Почему армянскому языку удалось очень рано завоевать огромные пространства? Еремян объяснял это тем, что племя «хайев» было самым развитым в социально-экономическом отношении среди тех, что были подчинены государству Урарту. Правда, им приходилось бороться с урартскими царями, против воли которых они арменизировали широкие слои местного населения, — сообщал он, не объясняя, почему победу одержал все же не урартский язык, а язык подчиненных «хайев».
Следующий этап ранней истории армянского народа был связан с нашествием ираноязычных скифов. Еремян считал, что они сыграли значительную роль в процессе армянского этногенеза. В частности, вслед за Капанцяном (Капанцян, 1947. С. 149) он отмечал, что во главе одного из самых ранних армянских государств Арме-Шуприа (VII в. до н.э.) стоял царь Паруйр, сак по происхождению [О роли скифского вождя Партатуа/Паруйра, возглавившего восстание против ассирийцев см. Пиотровский, 1959]. Затем по-соседству с ним возникло еще одно государство Ервандуни с «армяно-мидийской» династией. Именно это государство под названием Армина, которое как бы естественным образом выросло из урартской державы, стало доминировать во всей области после падения Урарту. Никакой речи о власти здесь Мидии, на взгляд Еремяна, не было. Это позволяло свободно и быстро провести арменизацию местного населения, не дожидаясь установления персидского господства. Кроме того, Еремян доказывал, что бассейн оз. Ван стал армянским не во II в. до н.э. при царе Арташесе I, а еще в VI в. до н.э. Наконец, подобно Капанцяну, Еремян тоже обращал внимание на интенсивную ассимиляцию армянами окружающего населения, в частности, многочисленных иранских групп скифов и сарматов, расселявшихся в Закавказье (Еремян, 1951; 1952а). На самом деле династия Ервандидов имела персидские корни и сложилась лишь в IV в. до н.э. (Эльчибекян, 1971) или в крайнем случае в самом конце V в. до н.э. (Оаг8о1ап, 1997а. Р. 46—47). Еремян соглашался с тем, что Ервандиды были выходцами из области Матиена, откуда происходили и важнейшие мидийская и персидская династии. Он признавал, что само имя Ерванд имело иранские корни. Однако он представлял все это таким образом, что армяне вместе с персами и мидянами составили военный союз, направленный против Ассирии и Урарту, что армянскими войсками руководил Еруаз Ервандуни и что после взятия столицы Урарту именно он воцарился там под именем Руса и был последним, кто носил титул царя Урарту. После его смерти страна стала называться Арминой (Еремян, 1951. С. 46).
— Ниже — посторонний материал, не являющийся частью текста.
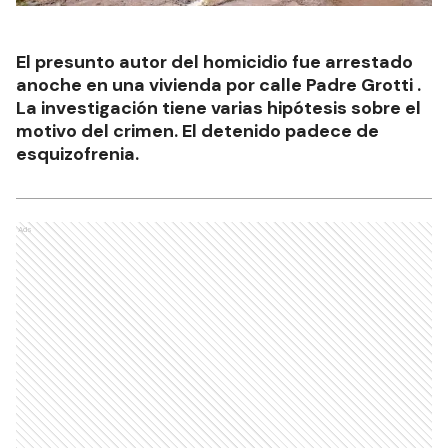
El presunto autor del homicidio fue arrestado
anoche en una vivienda por calle Padre Grotti .
La investigación tiene varias hipótesis sobre el
motivo del crimen. El detenido padece de
esquizofrenia.
Ads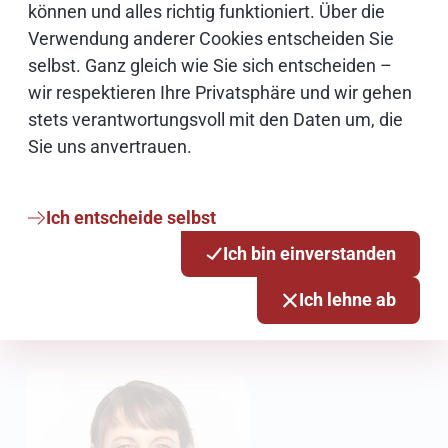
können und alles richtig funktioniert. Über die
Verwendung anderer Cookies entscheiden Sie
selbst. Ganz gleich wie Sie sich entscheiden –
wir respektieren Ihre Privatsphäre und wir gehen
stets verantwortungsvoll mit den Daten um, die
Britta Heinrich
Sie uns anvertrauen.
Pressesprecherin
Ich entscheide selbst
040 42846-3047
Ich bin einverstanden
0171 3342284
Ich lehne ab
E-Mail schreiben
Иными словами, по концепции Еремяна, армяне являлись безусловными автохтонами на Армянском нагорье; они были носителями государственного начала с рубежа VII—VI вв. до н.э. и являлись как бы прямыми преемниками Урарту; к этому времени они ассимилировали все остальное население бывшего Урарту, которое перешло на армянский язык. Тем самым, формирование армянского народа и возникновение армянской государственности резко отодвигалось в глубь веков и предшествовало возникновению Персидской державы. С этой точки зрения, персы оказывались захватчиками, нарушившими естественный ход этнополитической истории армян. Положение улучшилось лишь во II в. до н.э., когда арменизация продолжилась, охватив Араратскую долину и более северные территории. Еремян настаивал на том, что к II—I вв. до н.э. процесс этногенеза завершился и сложилась Великая Армения с одним народом и одним языком (Еремян, 1951. С. 49-50).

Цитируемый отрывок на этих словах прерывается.